I do not know what will be faster: on one hand, yuv420p has the colorspace conversion, on the other hand rgb is not subsamples, benchmark is needed.
Thank you for this suggestion, very good idea. I did a short test with 1.2 and yuv420p - and it is indeed faster than yuv444p but OTOH not fast as 0.11.3.
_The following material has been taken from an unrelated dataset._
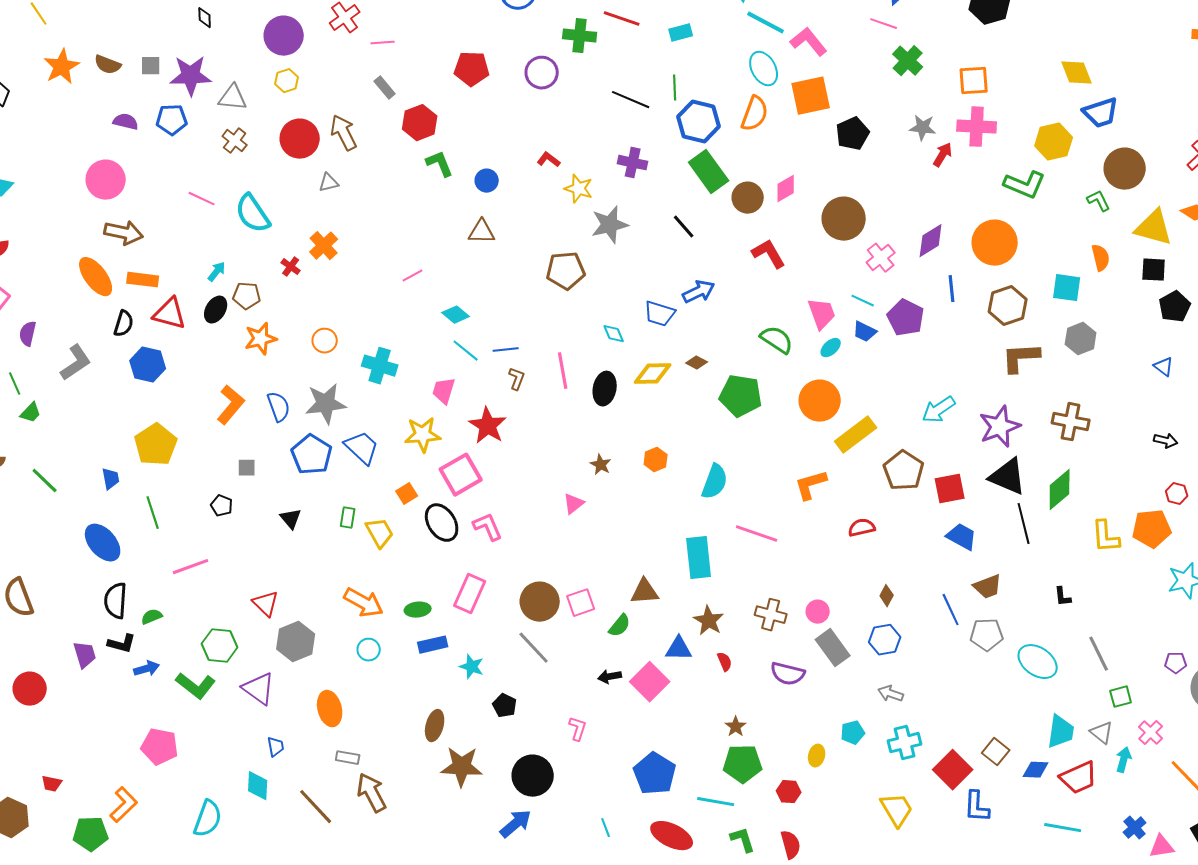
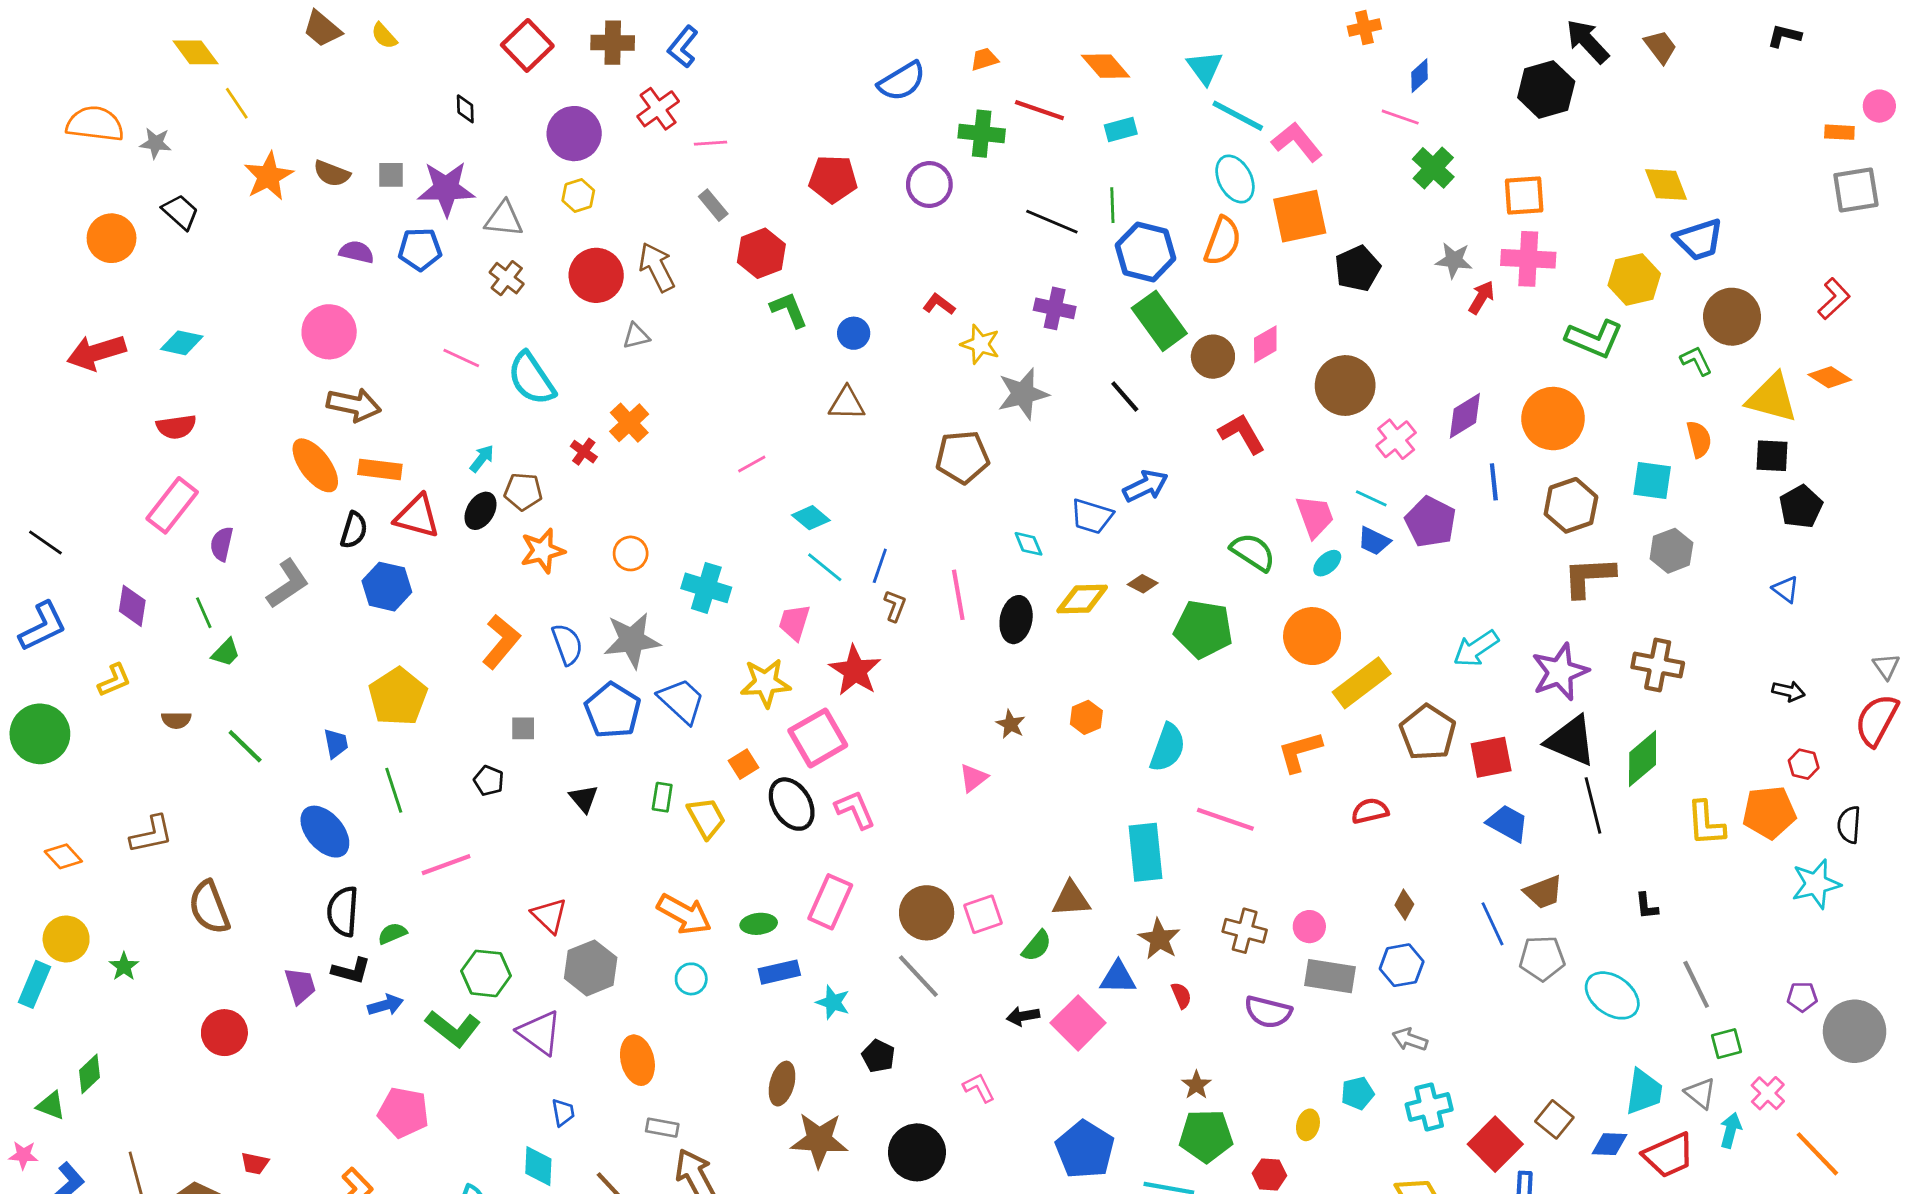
blue line: (506, 350) -> (880, 566), turned -65
gray rectangle: (833, 648) -> (1330, 976), turned -45
pink L-shape: (578, 729) -> (979, 1088), turned -45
Maximum frame rate for HD video capturing using x11grab and x264
1.2 with yuv444p 27 fps 1.2 with yuv420p 37 fps 1.2 with rgb 94 fps 0.11.3 with yuv420p 74 fps
Interesting is the oprofile sample test for the 1.2+yuv420p:
Counted CPU_CLK_UNHALTED events (Clock cycles when not halted) with a unit mask of 0x00 (No unit mask) count 100000 samples % image name symbol name 1137688 42.1727 libswscale.so.2.2.100 hScale16To15_c 244454 9.0616 libswscale.so.2.2.100 bgr32ToUV_half_c 227943 8.4496 libswscale.so.2.2.100 bgr32ToY_c 160825 5.9616 libswscale.so.2.2.100 yuv2plane1_8_c 130781 4.8479 libc-2.17.so __memcpy_ssse3_back 105577 3.9136 libx264.so.125 x264_prefetch_ref_mmx2 ......... more libx264 stuff....
The hScale16To15_c function doesn't even show up on 0.11.3, and it seems to be a bottleneck.
And of course, you should submit your patch to ffmpeg-devel as cehoyos suggested.
Will do.
comment:5 by , 12 years ago
Please open a new ticket for the performance regression, mixing different problems in one ticket makes following the tickets impossible. Please don't forget to post command lines and console output of 0.11 and 1.2 to allow us reproducing the issue.
comment:6 by , 12 years ago
Resolution: | → fixed |
---|---|
Status: | new → closed |
Fixed by you.
If there is a performance regression, please report it in a new ticket!
Please send a patch fixing the threading issue to ffmpeg-devel.